(Saved data entries)
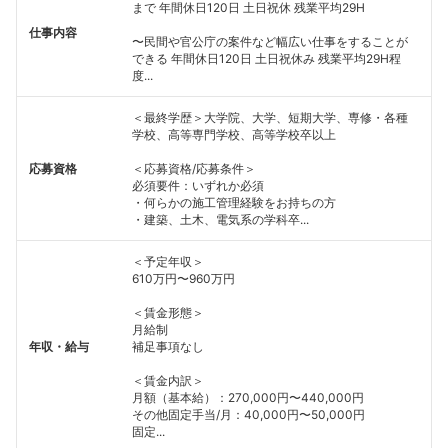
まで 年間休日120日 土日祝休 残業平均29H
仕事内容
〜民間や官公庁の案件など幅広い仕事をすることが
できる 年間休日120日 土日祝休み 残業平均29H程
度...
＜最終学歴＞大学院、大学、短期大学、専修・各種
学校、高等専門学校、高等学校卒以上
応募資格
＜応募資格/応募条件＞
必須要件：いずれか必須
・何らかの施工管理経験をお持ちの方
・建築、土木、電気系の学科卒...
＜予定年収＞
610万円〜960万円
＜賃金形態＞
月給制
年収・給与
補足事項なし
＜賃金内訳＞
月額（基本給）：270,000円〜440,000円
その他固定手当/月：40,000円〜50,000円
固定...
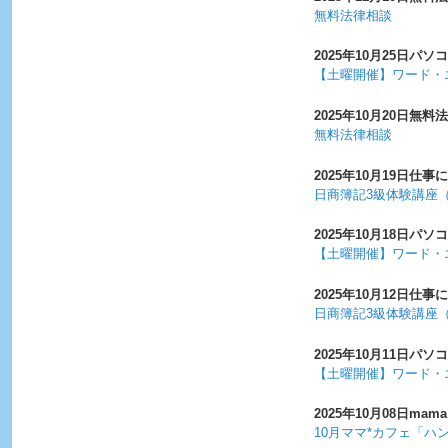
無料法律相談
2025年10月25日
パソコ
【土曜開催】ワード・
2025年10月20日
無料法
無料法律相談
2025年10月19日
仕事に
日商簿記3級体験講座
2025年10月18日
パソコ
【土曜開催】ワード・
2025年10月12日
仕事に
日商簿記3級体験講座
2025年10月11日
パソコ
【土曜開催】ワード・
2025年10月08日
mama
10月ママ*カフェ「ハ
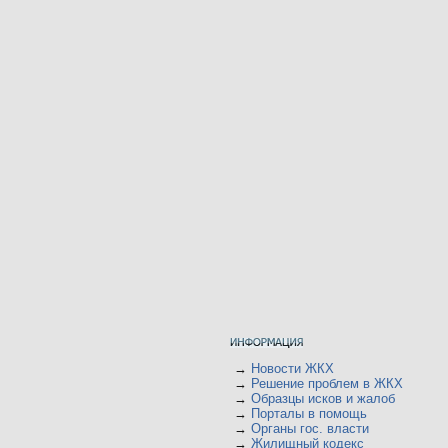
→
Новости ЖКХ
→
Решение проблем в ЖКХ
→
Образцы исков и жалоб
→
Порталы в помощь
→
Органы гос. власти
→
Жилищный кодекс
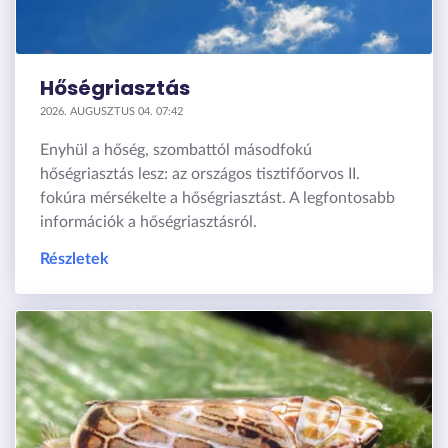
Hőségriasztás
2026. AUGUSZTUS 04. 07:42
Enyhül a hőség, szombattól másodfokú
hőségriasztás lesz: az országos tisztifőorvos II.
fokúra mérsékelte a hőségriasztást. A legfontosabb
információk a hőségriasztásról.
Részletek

— TASK OBJECTIVE —
When copying the entries above, keep each word as it is and exclude any image.

— REPLY TO THE TASK —
まで 年間休日120日 土日祝休 残業平均29H
仕事内容
〜民間や官公庁の案件など幅広い仕事をすることが
できる 年間休日120日 土日祝休み 残業平均29H程
度...
＜最終学歴＞大学院、大学、短期大学、専修・各種
学校、高等専門学校、高等学校卒以上
応募資格
＜応募資格/応募条件＞
必須要件：いずれか必須
・何らかの施工管理経験をお持ちの方
・建築、土木、電気系の学科卒...
＜予定年収＞
610万円〜960万円
＜賃金形態＞
月給制
年収・給与
補足事項なし
＜賃金内訳＞
月額（基本給）：270,000円〜440,000円
その他固定手当/月：40,000円〜50,000円
固定...
無料法律相談
2025年10月25日
パソコ
【土曜開催】ワード・
2025年10月20日
無料法
無料法律相談
2025年10月19日
仕事に
日商簿記3級体験講座
2025年10月18日
パソコ
【土曜開催】ワード・
2025年10月12日
仕事に
日商簿記3級体験講座
2025年10月11日
パソコ
【土曜開催】ワード・
2025年10月08日
mama
10月ママ*カフェ「ハ
→
Новости ЖКХ
→
Решение проблем в ЖКХ
→
Образцы исков и жалоб
→
Порталы в помощь
→
Органы гос. власти
→
Жилищный кодекс
Hőségriasztás
2026. AUGUSZTUS 04. 07:42
Enyhül a hőség, szombattól másodfokú
hőségriasztás lesz: az országos tisztifőorvos II.
fokúra mérsékelte a hőségriasztást. A legfontosabb
információk a hőségriasztásról.
Részletek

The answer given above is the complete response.